The same 10-second duration test applies to the PIC, DAPBC, and proposed CAPBC strategies. It considers the IM starts with a $66\%$ torque load, and applying a step speed command of 25 rad/s, 60 rad/s, 85 rad/s, 120, and $152.36$ rad/s, at times 2 s, $2.5$ s, 3 s, $3.5$ s, and 4 s, respectively. Later, the load decreases to $40\%$ at 5 s and increases again to $66\%$ at 6 s. Finally, the field disorientation is considered adjusting the value of $\alpha$ from IFOC (2.1) to $\alpha =0.8$ at $7.5$ s and increases again to $\alpha =1.1$ at 9 s, simulating step changes for the rotor time constant.

Figure 5 exhibits the controller’s comparative rotor angular speed response. It can be seen that adaptive controllers are more robust against different variations, including load torque and IFOC-impacting parameter variations. All controllers track the reference speed. However, adaptive controllers exhibit lower maximum overshoot (MO) and fester response than PIC in all scenarios. Here, the proposed CAPBC have the lowest MO and the fastest response. The effectiveness of the proposed CAPBC is superior for the different step changes in the reference speed occurring every $2.5$ seconds until the 4 seconds, as well as for the torque and IFOC variations.

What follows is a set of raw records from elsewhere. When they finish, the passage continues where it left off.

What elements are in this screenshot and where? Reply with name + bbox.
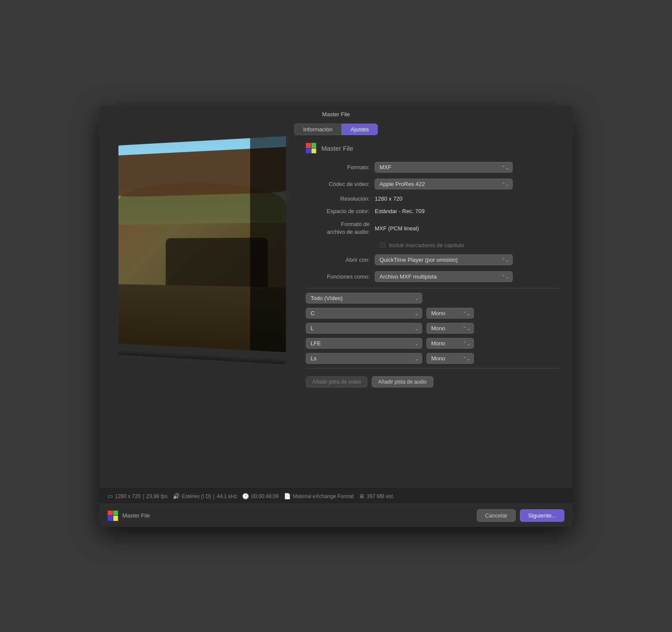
track1-channel-wrapper: C L R LFE ⌄ <box>306 308 422 319</box>
color-icon-yellow <box>311 149 317 154</box>
formato-label: Formato: <box>306 164 375 170</box>
color-icon <box>306 143 316 153</box>
track2-mono-wrapper: Mono Estéreo ⌃⌄ <box>426 323 474 334</box>
formato-audio-value: MXF (PCM lineal) <box>375 225 419 232</box>
color-icon-blue <box>306 149 311 154</box>
abrir-con-select[interactable]: QuickTime Player (por omisión) VLC <box>375 254 513 265</box>
abrir-con-select-wrapper: QuickTime Player (por omisión) VLC ⌃⌄ <box>375 254 513 265</box>
espacio-color-label: Espacio de color: <box>306 208 375 214</box>
track2-mono-select[interactable]: Mono Estéreo <box>426 323 474 334</box>
file-icon: 📄 <box>284 493 291 499</box>
track-row-2: L C R LFE ⌄ Mono Estéreo ⌃⌄ <box>306 323 560 334</box>
master-file-header: Master File <box>306 141 560 153</box>
track-row-0: Todo (Vídeo) Sólo vídeo Sólo audio ⌄ <box>306 293 560 304</box>
resolucion-label: Resolución: <box>306 195 375 202</box>
tab-settings[interactable]: Ajustes <box>342 124 378 135</box>
track2-channel-select[interactable]: L C R LFE <box>306 323 422 334</box>
formato-select[interactable]: MXF QuickTime H.264 <box>375 162 513 173</box>
track1-mono-select[interactable]: Mono Estéreo <box>426 308 474 319</box>
formato-select-wrapper: MXF QuickTime H.264 ⌃⌄ <box>375 162 513 173</box>
track3-channel-wrapper: LFE C L R ⌄ <box>306 338 422 349</box>
codec-select-wrapper: Apple ProRes 422 Apple ProRes 422 HQ App… <box>375 179 513 189</box>
add-audio-track-button[interactable]: Añadir pista de audio <box>372 376 433 387</box>
cancel-button[interactable]: Cancelar <box>477 509 516 522</box>
footer-buttons: Cancelar Siguiente... <box>477 509 564 522</box>
funciones-como-select-wrapper: Archivo MXF multipista Archivo MXF de pi… <box>375 271 513 282</box>
divider-1 <box>306 288 560 288</box>
next-button[interactable]: Siguiente... <box>520 509 564 522</box>
video-preview <box>118 135 302 362</box>
status-format: Material eXchange Format <box>293 493 354 499</box>
master-file-dialog: Master File Información Ajustes <box>99 105 573 527</box>
footer-ci-red <box>108 511 113 516</box>
divider-2 <box>306 368 560 369</box>
status-sample-rate: 44,1 kHz <box>217 493 237 499</box>
form-row-formato: Formato: MXF QuickTime H.264 ⌃⌄ <box>306 162 560 173</box>
footer-left: Master File <box>108 511 150 521</box>
status-audio: Estéreo (I D) <box>182 493 211 499</box>
track0-select-wrapper: Todo (Vídeo) Sólo vídeo Sólo audio ⌄ <box>306 293 422 304</box>
funciones-como-select[interactable]: Archivo MXF multipista Archivo MXF de pi… <box>375 271 513 282</box>
status-fps: 23,98 fps <box>146 493 168 499</box>
footer-ci-blue <box>108 516 113 521</box>
footer-color-icon <box>108 511 118 521</box>
status-bar: ▭ 1280 x 720 | 23,98 fps 🔊 Estéreo (I D)… <box>99 488 573 504</box>
add-video-track-button[interactable]: Añadir pista de vídeo <box>306 376 367 387</box>
add-track-row: Añadir pista de vídeo Añadir pista de au… <box>306 375 560 387</box>
abrir-con-label: Abrir con: <box>306 257 375 263</box>
footer-title: Master File <box>122 512 150 519</box>
codec-select[interactable]: Apple ProRes 422 Apple ProRes 422 HQ App… <box>375 179 513 189</box>
status-format-item: 📄 Material eXchange Format <box>284 493 354 499</box>
track4-mono-wrapper: Mono Estéreo ⌃⌄ <box>426 353 474 364</box>
include-markers-checkbox[interactable] <box>380 242 386 248</box>
track-row-4: Ls C L R ⌄ Mono Estéreo ⌃⌄ <box>306 353 560 364</box>
track3-channel-select[interactable]: LFE C L R <box>306 338 422 349</box>
track4-channel-wrapper: Ls C L R ⌄ <box>306 353 422 364</box>
settings-section: Master File Formato: MXF QuickTime H.264… <box>306 141 560 488</box>
form-row-espacio-color: Espacio de color: Estándar - Rec. 709 <box>306 208 560 214</box>
track1-mono-wrapper: Mono Estéreo ⌃⌄ <box>426 308 474 319</box>
main-content: Master File Formato: MXF QuickTime H.264… <box>99 141 573 488</box>
color-icon-red <box>306 143 311 148</box>
form-row-resolucion: Resolución: 1280 x 720 <box>306 195 560 202</box>
track2-channel-wrapper: L C R LFE ⌄ <box>306 323 422 334</box>
status-duration: 00:00:48:09 <box>251 493 278 499</box>
color-icon-green <box>311 143 317 148</box>
status-resolution-item: ▭ 1280 x 720 | 23,98 fps <box>108 493 168 499</box>
resolucion-value: 1280 x 720 <box>375 195 402 202</box>
footer-ci-yellow <box>113 516 118 521</box>
form-row-formato-audio: Formato dearchivo de audio: MXF (PCM lin… <box>306 220 560 236</box>
codec-label: Códec de vídeo: <box>306 181 375 187</box>
screen-icon: ▭ <box>108 493 113 499</box>
status-resolution: 1280 x 720 <box>115 493 140 499</box>
status-audio-item: 🔊 Estéreo (I D) | 44,1 kHz <box>173 493 237 499</box>
clock-icon: 🕐 <box>242 493 249 499</box>
preview-image <box>118 136 286 352</box>
checkbox-row-markers: Incluir marcadores de capítulo <box>306 242 560 248</box>
footer-bar: Master File Cancelar Siguiente... <box>99 504 573 527</box>
monitor-icon: 🖥 <box>359 493 364 499</box>
status-separator-1: | <box>143 493 144 499</box>
track0-channel-select[interactable]: Todo (Vídeo) Sólo vídeo Sólo audio <box>306 293 422 304</box>
formato-audio-label: Formato dearchivo de audio: <box>306 220 375 236</box>
track1-channel-select[interactable]: C L R LFE <box>306 308 422 319</box>
status-filesize-item: 🖥 397 MB est. <box>359 493 394 499</box>
master-file-title: Master File <box>321 145 353 152</box>
track4-mono-select[interactable]: Mono Estéreo <box>426 353 474 364</box>
dialog-title: Master File <box>99 105 573 122</box>
tab-information[interactable]: Información <box>294 124 342 135</box>
include-markers-label: Incluir marcadores de capítulo <box>389 242 464 248</box>
track-row-3: LFE C L R ⌄ Mono Estéreo ⌃⌄ <box>306 338 560 349</box>
form-row-abrir-con: Abrir con: QuickTime Player (por omisión… <box>306 254 560 265</box>
status-duration-item: 🕐 00:00:48:09 <box>242 493 278 499</box>
track3-mono-select[interactable]: Mono Estéreo <box>426 338 474 349</box>
funciones-como-label: Funciones como: <box>306 273 375 280</box>
footer-ci-green <box>113 511 118 516</box>
track-row-1: C L R LFE ⌄ Mono Estéreo ⌃⌄ <box>306 308 560 319</box>
status-separator-2: | <box>213 493 215 499</box>
track3-mono-wrapper: Mono Estéreo ⌃⌄ <box>426 338 474 349</box>
status-filesize: 397 MB est. <box>367 493 394 499</box>
speaker-icon: 🔊 <box>173 493 180 499</box>
track4-channel-select[interactable]: Ls C L R <box>306 353 422 364</box>
form-row-codec: Códec de vídeo: Apple ProRes 422 Apple P… <box>306 179 560 189</box>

Figure 6, Figure 7 and Figure 8 show the consumed and reference q-axis current torque-producing for the PIC, DPABC, and CAPBC, respectively.

Finally, Figure 9, Figure 10 and Figure 11 show the oscilloscope line voltage a-b around 6.5 seconds for the PIC, DPABC, and CAPBC, respectively.

It can be seen in Figure 6, Figure 7, and Figure 8 that the faster speed responses of adaptive controllers are achieved with a higher reference and consumed q-axis current torque-producing, as expected. Moreover, the line voltages have the typical PWM wayform with the 50 $Hz$ frequency corresponding to the nominal rotor angular speed, as can be seen in Figure 9, Figure 10, and Figure 11.

5. Conclusions

This paper introduced a novel CAPBC tailored for a class of nonlinear systems encompassing the IMs under an IFOC scheme, including perturbances and unmodeled dynamics. It expands the DAPBC technique [30] based on the combined approach previously proposed for MRAC [31,32,33]. The theoretical underpinnings of the proposed CAPBC are detailed in Theorem 1, and the stability proof is exhibited in Appendix 8.

Later, the proposal implemented a SISO CAPBC angular speed control for the outer loop of an IFOC for IMs in cascade with the inner loop MIMO CAPBC d-q axis current control. The paper presents comparative experimental results between the proposed CAPBC, the DAPBC, and PIC techniques in an IFOC scheme for an IM of 7,5 kW. These tests included changes in the rotor angular speed reference, parameters that affect field orientation, and load torque. The results demonstrate that the proposed technique is effective and outperforms DAPBC and PIC techniques. It shows a faster rotor angular speed response than PIC and DPABC and the lowest MO.

Unlike traditional PICs, the CAPBC does not need knowledge of the motor-load parameters. Like its DPBC counterpart, the proposed CAPBC’s adjustment relies solely on IM nameplate information.